Historically, all three groups are been treated differently, even
though they present similar security risks.
Some typical security challenges are listed as follows:
Challenge |
Wireless |
Residence |
Workstations |
authentication - limit network
access to only trusted users. |
NAA |
MAC address locking |
Some MAC address locking, not everywhere |
bandwidth
auditing/management (2) – to
prevent users from overloading campus external links unnecessarily. Requires (1) above so that we can track
overuse and notify/threaten individual users. |
NAA with Toilet Tank Traffic Shaper |
Router features (see url below) |
None |
vulnerability and malware issues (3) – vulnerable systems tend
to breed malware which then consume large quantities
of bandwidth (see 2 above), and threaten to attack other campus devices (4). |
Snort packet watching Vulnerability scans |
||
user data security (4) – does using the
wireless network expose users’ plaintext passwords or other personal
data? Do the vulnerabilities in (3)
reduce the reliability or privacy of everyone’s stored data? |
N/A today VPN in future? |
Switched network reduces exposure of plaintext. A good firewall will help too. |
Full details
on the Residence network can be found at http://ist.uwaterloo.ca/cn/Residence/directions.html
The focus of this paper is the vulnerability and malware
aspect of our plan. The other areas are
mentioned only to assure the reader that this is but one component of a more
complete effort, and to show how it ties in with other efforts.

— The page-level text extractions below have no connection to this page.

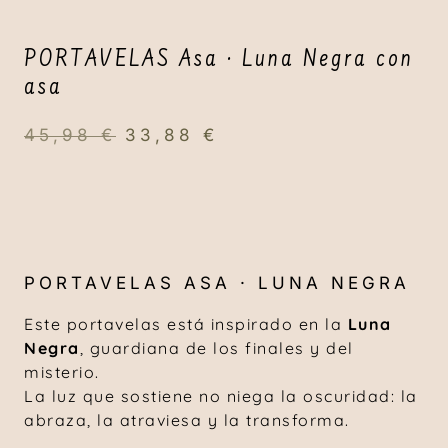
PORTAVELAS Asa · Luna Negra con
asa
45,98
€
33,88
€
PORTAVELAS ASA · LUNA NEGRA
Este portavelas está inspirado en la
Luna
Negra
, guardiana de los finales y del
misterio.
La luz que sostiene no niega la oscuridad: la
abraza, la atraviesa y la transforma.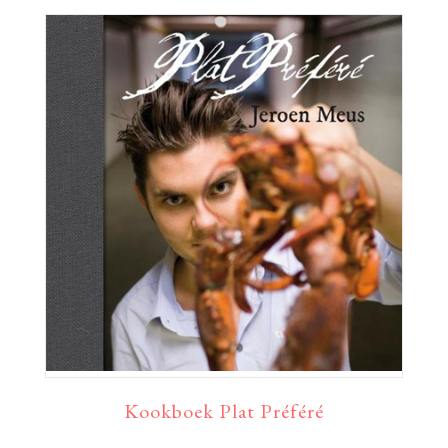
Kookboek Plat Préféré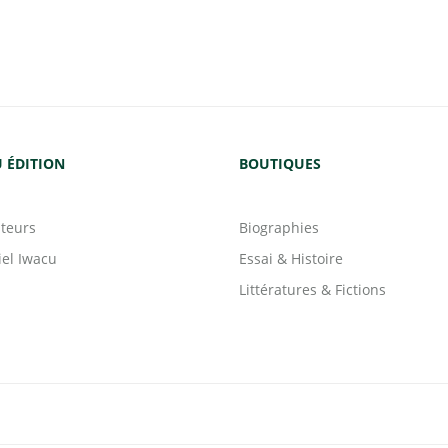
 ÉDITION
BOUTIQUES
teurs
Biographies
iel Iwacu
Essai & Histoire
Littératures & Fictions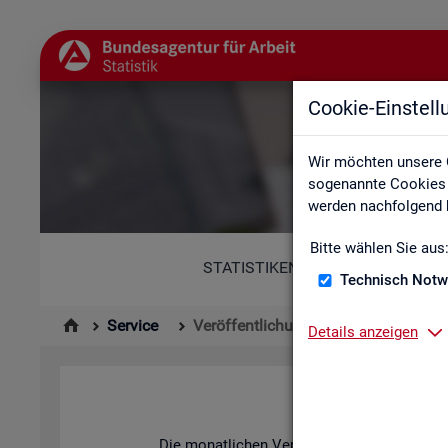
Cookie-Einstel
Wir möchten unsere 
sogenannte Cookies e
werden nachfolgend b
Bitte wählen Sie aus
STATISTIKEN
Technisch Notw
Service
Veröffentlichungskalender
Details anzeigen
Die mo­nat­li­chen Ver­öf­fent­li­chun­gen der S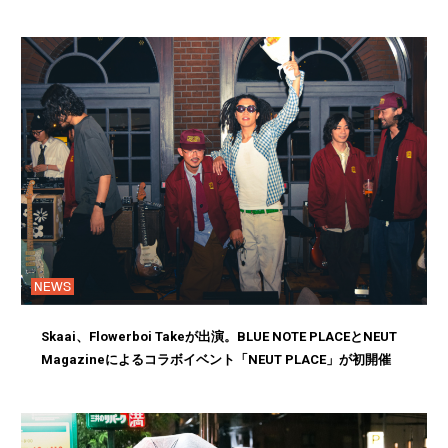
NEWS
Skaai、Flowerboi Takeが出演。BLUE NOTE PLACEとNEUT
Magazineによるコラボイベント「NEUT PLACE」が初開催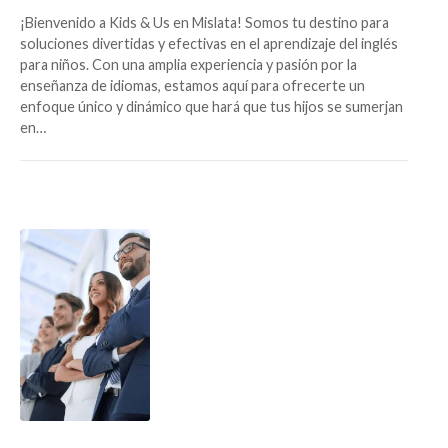
¡Bienvenido a Kids & Us en Mislata! Somos tu destino para
soluciones divertidas y efectivas en el aprendizaje del inglés
para niños. Con una amplia experiencia y pasión por la
enseñanza de idiomas, estamos aquí para ofrecerte un
enfoque único y dinámico que hará que tus hijos se sumerjan
en…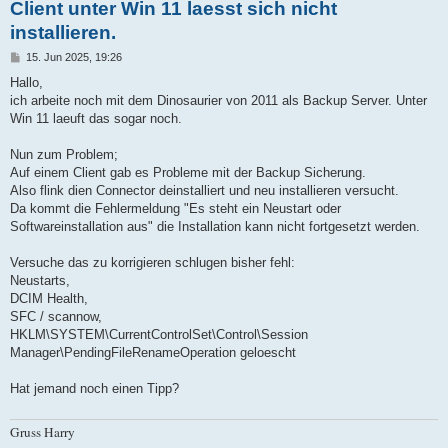
Client unter Win 11 laesst sich nicht
installieren.
B
15. Jun 2025, 19:26
e
i
Hallo,
t
ich arbeite noch mit dem Dinosaurier von 2011 als Backup Server. Unter
r
a
Win 11 laeuft das sogar noch.
g
Nun zum Problem;
Auf einem Client gab es Probleme mit der Backup Sicherung.
Also flink dien Connector deinstalliert und neu installieren versucht.
Da kommt die Fehlermeldung "Es steht ein Neustart oder
Softwareinstallation aus" die Installation kann nicht fortgesetzt werden.
Versuche das zu korrigieren schlugen bisher fehl:
Neustarts,
DCIM Health,
SFC / scannow,
HKLM\SYSTEM\CurrentControlSet\Control\Session
Manager\PendingFileRenameOperation geloescht
Hat jemand noch einen Tipp?
Gruss Harry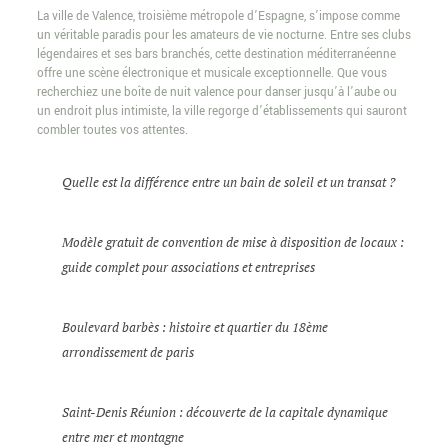
La ville de Valence, troisième métropole d’Espagne, s’impose comme
un véritable paradis pour les amateurs de vie nocturne. Entre ses clubs
légendaires et ses bars branchés, cette destination méditerranéenne
offre une scène électronique et musicale exceptionnelle. Que vous
recherchiez une boîte de nuit valence pour danser jusqu’à l’aube ou
un endroit plus intimiste, la ville regorge d’établissements qui sauront
combler toutes vos attentes.
Quelle est la différence entre un bain de soleil et un transat ?
Modèle gratuit de convention de mise à disposition de locaux :
guide complet pour associations et entreprises
Boulevard barbès : histoire et quartier du 18ème
arrondissement de paris
Saint-Denis Réunion : découverte de la capitale dynamique
entre mer et montagne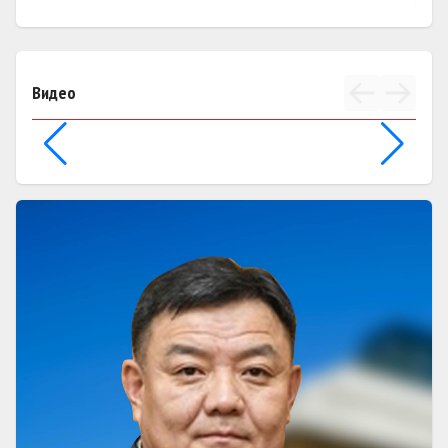
Видео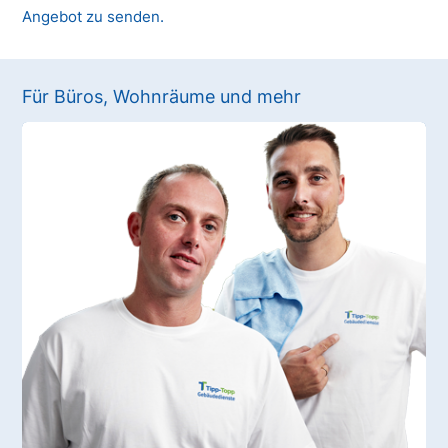
Angebot zu senden.
Für Büros, Wohnräume und mehr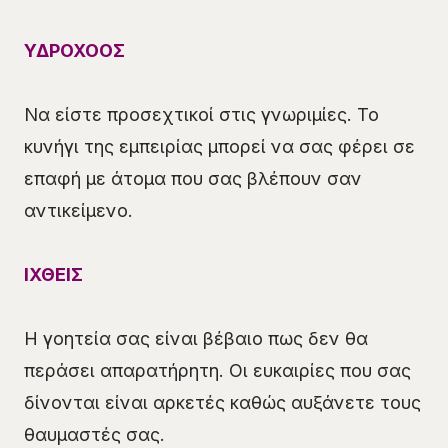
ΥΔΡΟΧΟΟΣ
Να είστε προσεχτικοί στις γνωριμίες. Το
κυνήγι της εμπειρίας μπορεί να σας φέρει σε
επαφή με άτομα που σας βλέπουν σαν
αντικείμενο.
ΙΧΘΕΙΣ
Η γοητεία σας είναι βέβαιο πως δεν θα
περάσει απαρατήρητη. Οι ευκαιρίες που σας
δίνονται είναι αρκετές καθώς αυξάνετε τους
θαυμαστές σας.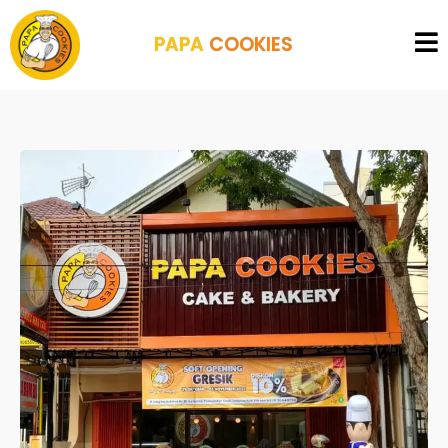
PAPA
COOKIES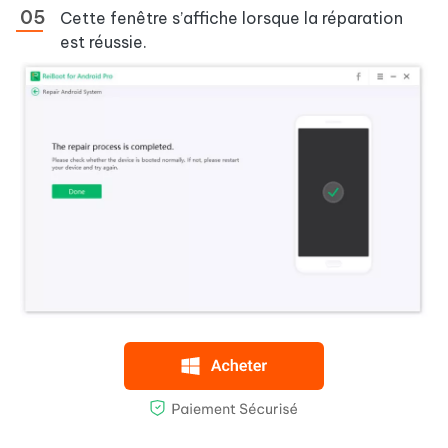
Cette fenêtre s’affiche lorsque la réparation
est réussie.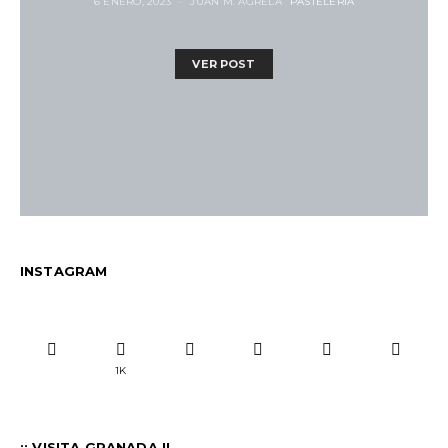
6 ENERO, 2023
JUAN M. AGRELA
PASTELERÍA
VER POST
INSTAGRAM
1K
¡¡ VISITA GRANADA !!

Initially I was concerned only with laptops, but the other two groups
may also benefit.
Our current strategy is to authenticate the client user, then provide unrestricted access and some traffic
auditing/management using Network Authentication Appliances or Cisco
switch/router features.
At the date this was originally written, we did not automatically take
active steps preventing clients from connecting if they might have
vulnerabilities or viruses. In fact, we
have no way of directly determining that information with certainty.
IST staff enlist technology which passively monitors
network traffic for suspected malware
signatures. Also, they occasionally do
active scans testing for responses containing signatures of known
vulnerabilities.
The results from these data collection techniques are converted into
automated warnings which are then issued to users and their IT staff. Approximately 50 Email warnings are issued
each day, all based on the statistics collected during that day.
While these signature-based
methods have been helpful, they have limitations. They are insufficient to detect every
vulnerability or compromise, they detect the problem after it is a problem, and they can also return false
positives.
Certainly warnings can be
issued, but it is probably best that a human review the results before
users/computers are banished from the network.
Unfortunately, the easiest way to reduce false positives is to choose
only the most conservative rules, but doing so also reduces our ability to
detect problems.
Identifying and fixing machines (it’s best to totally reinstall after a
compromise) is quite labour
intensive, certainly more than if the user had taken preventative
maintenance. Not only is this a support
burden for the client, IT staff are often forced to help. As laptops dramatically increase in number, this
strategy does not scale with present budgets.
In a nutshell, the current system is: trust all computers believed to be run by uw people, but only until we have
sufficient proof that the machine is a threat to the campus, then banish the
computer until someone can fix it and verify it is managed up to our standards.
The proposal in this paper is to change the normal rules by adding an
entrance test when the user connects to the NAA.
Suppose the user is initially allowed to connect with only minimal
functionality… essentially http access.
Then the machine is tested for meeting our minimal standards or forced
to upgrade to these standards before it can be a full participant in the
network. Computer users unable or
unwilling to meet these standards are simply not granted the additional access.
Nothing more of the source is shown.